ファムも色々と楽しみにしていた分、やっぱり落ち込んでいるみたいだな。・・・ここはとにかく少し話題を変えて落ち着いたほうかいいかもしれないな。

「・・・ふぅ。あ、そうだ。フィリアさん、リーナは元気にしていますか?こっちに戻ってきてからまだ顔を見てないから。」

「え?ああ、はい。もちろん元気ですよ。」

フィリアさんは俺がとりあえず空気を換える為に話を振ったのを察してくれたのか慌てて返事を返す。

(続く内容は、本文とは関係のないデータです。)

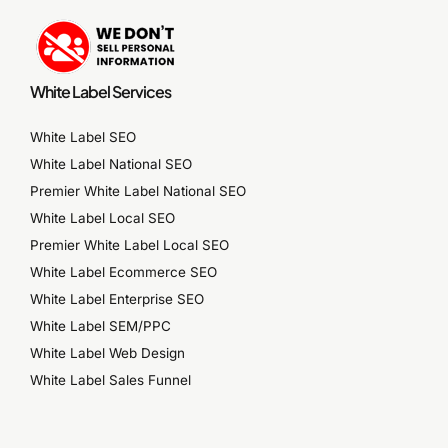
White Label Services
White Label SEO
White Label National SEO
Premier White Label National SEO
White Label Local SEO
Premier White Label Local SEO
White Label Ecommerce SEO
White Label Enterprise SEO
White Label SEM/PPC
White Label Web Design
White Label Sales Funnel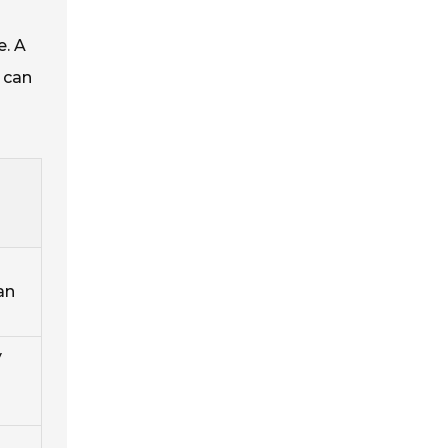
e. A
 can
an
y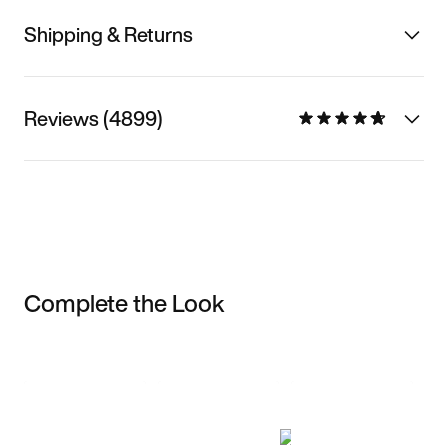
Shipping & Returns
Reviews (4899)
Complete the Look
Item 3 of 3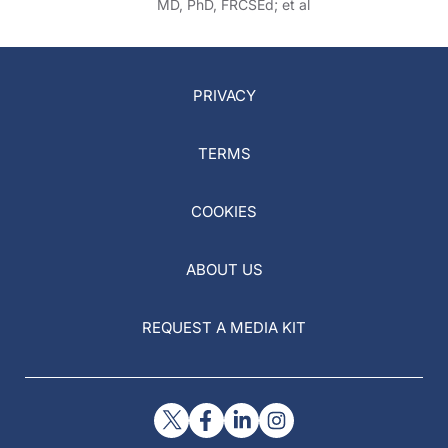
MD, PhD, FRCSEd; et al
PRIVACY
TERMS
COOKIES
ABOUT US
REQUEST A MEDIA KIT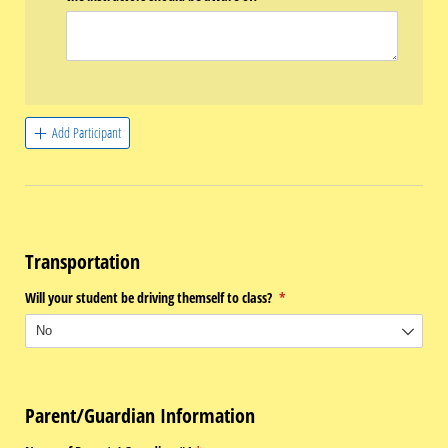
Add Participant
Transportation
Will your student be driving themself to class?
(required)
*
Parent/Guardian Information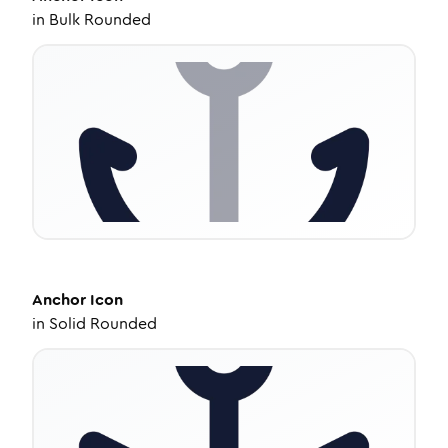
in
Bulk Rounded
Anchor
Icon
in
Solid Rounded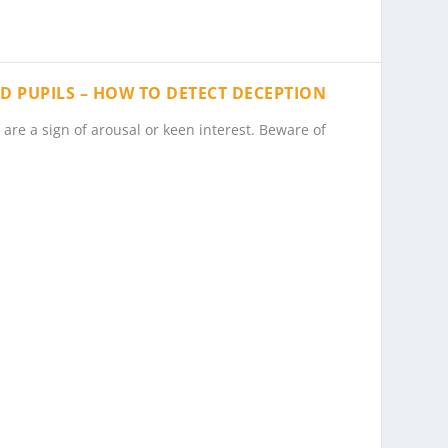
TED PUPILS – HOW TO DETECT DECEPTION
are a sign of arousal or keen interest. Beware of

「リーナも御霊様に会いたいと言ってましたよ。あの日以来、アカデミーでの修練にもしっかりと打ち込むようになりまして・・・。きっと御霊様とルイスとの決闘に刺激されたのかもしれません。」

「刺激ね・・・。」

あれは今思い出しても無茶苦茶な戦いだったな・・・。あんなのは本当にもう願い下げだ。

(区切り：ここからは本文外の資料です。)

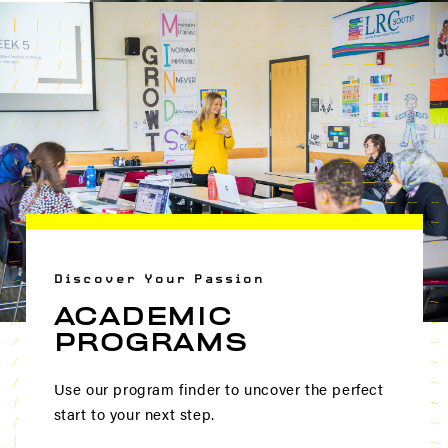
Discover Your Passion
ACADEMIC
PROGRAMS
Use our program finder to uncover the perfect
start to your next step.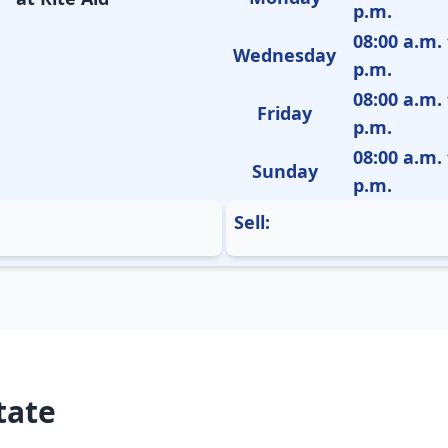
p.m.
08:00 a.m. 
Wednesday
p.m.
08:00 a.m. 
Friday
p.m.
08:00 a.m. 
Sunday
p.m.
Sell:
tate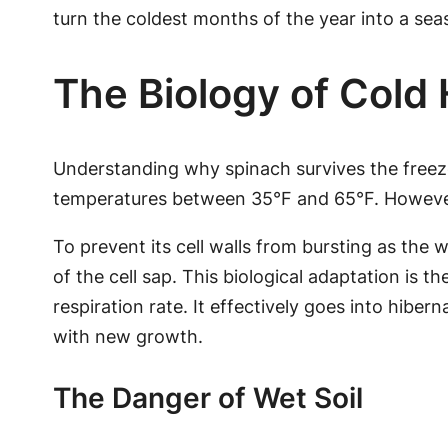
turn the coldest months of the year into a se
The Biology of Cold
Understanding why spinach survives the freeze
temperatures between 35°F and 65°F. However,
To prevent its cell walls from bursting as the 
of the cell sap. This biological adaptation is t
respiration rate. It effectively goes into hiber
with new growth.
The Danger of Wet Soil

「ファム?いいかげんにしましょう。御霊様とファムはあんな戦いを乗り越えて素晴らしい絆で結ばれているのではありませんか。ちょっと・・・試練が増えたくらいで落ち込んでいてどうするんですか?・・・それとも、諦めるの?」

ファムは顔を上げて首を振る。そして、深呼吸をしている。

「こんなことくらいで落ち込んでいるようじゃ、リーナに御霊様を取られてしまいますよ。」

「リーナには絶対に渡しません!!」

「おお!?」

ファムは勢いから宣言したが、俺のリアクションで我に返ったのか顔を赤くしてアタフタしている。その様子にフィリアさんも安心したのか、お茶を入れるのにキッチンのほうへ行ってしまった。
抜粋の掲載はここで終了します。